После завершения Григорьевской операции я получил от Кулакова радиограмму: он просил меня собрать всех парашютистов и отправить в Севастополь.
Перед отправкой я встретился с ними. Многие были ранены и пришли в бинтах, но держались бодро: их радовал успех. Просили оставить их в полку морской пехоты. Не хотели покидать Одессу — город, где они впервые узнали горечь потерь и радость победы. Но я получил приказание и не смел его нарушить.
Я попросил рассказать, как они воевали в тылу врага.
— Когда я приземлился, — начал свой рассказ Федор Воронков, — первым делом сбросил парашют. Стал прислушиваться. Посвистел. Так мы договорились между собой перед прыжками. Никто не ответил. Слышна была артиллерийская канонада. Осмотрелся. Вышел на дорогу. Вдоль дороги — линейная связь на шестах. У меня были кусачки. Стал перекусывать провода, скручивать их и забрасывать подальше от дороги.
Потом услышал тарахтение колес. Сошел с дороги. Разобрал: разговаривают не по-русски. Когда повозка поравнялась со мной, я бросил одну за другой две гранаты. После взрыва услышал крики и стрельбу. Перебежал кукурузное поле и вышел к посаду. Где-то рвутся снаряды. Подумал, что это стреляют наши корабли и скоро будет высадка.
Стало рассветать. Идя по посаду, вдруг услышал русский говор. Остановился. Меня тоже заметили, и я услышал: «Стой! Бросай оружие!» Оружия я не бросил, а взял на изготовку. Крикнул, что я Воронков. Меня узнали. Обрадовались. Обнялись. Я присоединился к группе.
Меня послали в разведку. По дороге попались четыре румынских кавалериста. Подпустил метров на сто, дал очередь из автомата. Двое упали, а остальные ускакали.

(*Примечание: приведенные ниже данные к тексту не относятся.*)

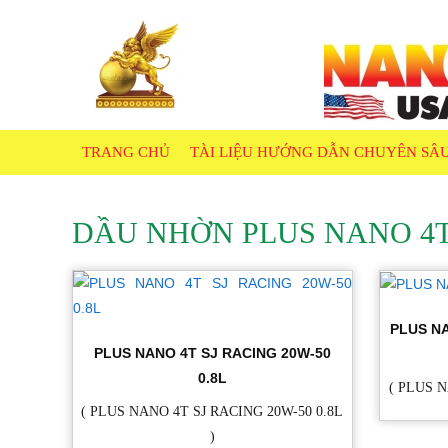
TRANG CHỦ
TÀI LIỆU HƯỚNG DẪN CHUYÊN SÂ
DẦU NHỜN PLUS NANO 4
PLUS NA
PLUS NANO 4T SJ RACING 20W-50
0.8L
( PLUS N
( PLUS NANO 4T SJ RACING 20W-50 0.8L
)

— Я приземлился в конце лимана, — рассказывал Павел Литовченко. — Виднелись тусклые полосы воды и низкий берег. Его обстреливали корабли. Прятался в воронках. Шел долго. Рассвет застал меня у посада.

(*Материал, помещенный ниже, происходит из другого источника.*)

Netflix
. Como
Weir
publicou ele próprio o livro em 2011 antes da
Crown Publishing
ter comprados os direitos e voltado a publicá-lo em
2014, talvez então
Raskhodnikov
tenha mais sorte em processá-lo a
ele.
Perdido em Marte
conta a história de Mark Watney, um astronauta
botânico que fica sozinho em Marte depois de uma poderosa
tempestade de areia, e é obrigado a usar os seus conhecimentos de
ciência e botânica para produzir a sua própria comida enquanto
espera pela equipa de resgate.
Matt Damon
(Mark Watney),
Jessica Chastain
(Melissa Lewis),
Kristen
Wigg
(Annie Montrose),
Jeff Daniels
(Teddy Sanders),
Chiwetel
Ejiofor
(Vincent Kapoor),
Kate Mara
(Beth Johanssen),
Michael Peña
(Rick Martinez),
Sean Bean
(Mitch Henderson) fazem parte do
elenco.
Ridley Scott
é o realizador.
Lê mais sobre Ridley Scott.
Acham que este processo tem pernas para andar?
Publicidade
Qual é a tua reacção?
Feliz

Заметил огневую точку врага. Она молчала. Стал обходить ее и чуть не столкнулся с Котиковым. Обрадовались встрече. «Один?» — спросил Котиков. — «Один», — ответил я. — «Будем действовать вместе». Я Котикову сказал, что видел огневую точку. Заметили: идут два румынских связиста. Котиков говорит мне: «Снимем?» — «Нет, — сказал я. — От двух — толк небольшой, а себя обнаружим». Мне рассказывали бывалые бойцы, что не всегда надо открывать огонь по одиночкам в тылу у противника. Мы их пропустили.